= Aim of the exercise =
Retype exactly the lines that run from the start of the data to the line holding "licitações; e o", including both, and only those.

[Stored entries]
┄┄┄┄┄┄
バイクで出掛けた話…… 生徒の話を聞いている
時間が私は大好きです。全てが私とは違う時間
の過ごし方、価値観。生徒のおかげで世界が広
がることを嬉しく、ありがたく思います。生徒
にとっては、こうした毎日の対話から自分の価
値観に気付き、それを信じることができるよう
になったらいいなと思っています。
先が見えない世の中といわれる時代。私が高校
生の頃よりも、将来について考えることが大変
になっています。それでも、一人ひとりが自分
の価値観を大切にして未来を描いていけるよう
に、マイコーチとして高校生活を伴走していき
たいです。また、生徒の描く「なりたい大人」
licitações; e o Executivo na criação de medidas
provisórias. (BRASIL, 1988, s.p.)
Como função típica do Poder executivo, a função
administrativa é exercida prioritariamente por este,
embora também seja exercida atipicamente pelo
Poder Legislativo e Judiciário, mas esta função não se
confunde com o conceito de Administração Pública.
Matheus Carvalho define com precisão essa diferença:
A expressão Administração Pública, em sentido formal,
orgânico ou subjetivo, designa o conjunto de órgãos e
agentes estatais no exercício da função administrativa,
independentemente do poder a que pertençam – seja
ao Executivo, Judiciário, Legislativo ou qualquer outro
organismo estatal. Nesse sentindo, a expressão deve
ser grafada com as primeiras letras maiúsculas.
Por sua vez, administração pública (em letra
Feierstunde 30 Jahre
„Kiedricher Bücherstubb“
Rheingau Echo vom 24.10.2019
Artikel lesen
┄┄┄┄┄┄
= Output =
バイクで出掛けた話…… 生徒の話を聞いている
時間が私は大好きです。全てが私とは違う時間
の過ごし方、価値観。生徒のおかげで世界が広
がることを嬉しく、ありがたく思います。生徒
にとっては、こうした毎日の対話から自分の価
値観に気付き、それを信じることができるよう
になったらいいなと思っています。
先が見えない世の中といわれる時代。私が高校
生の頃よりも、将来について考えることが大変
になっています。それでも、一人ひとりが自分
の価値観を大切にして未来を描いていけるよう
に、マイコーチとして高校生活を伴走していき
たいです。また、生徒の描く「なりたい大人」
licitações; e o Executivo na criação de medidas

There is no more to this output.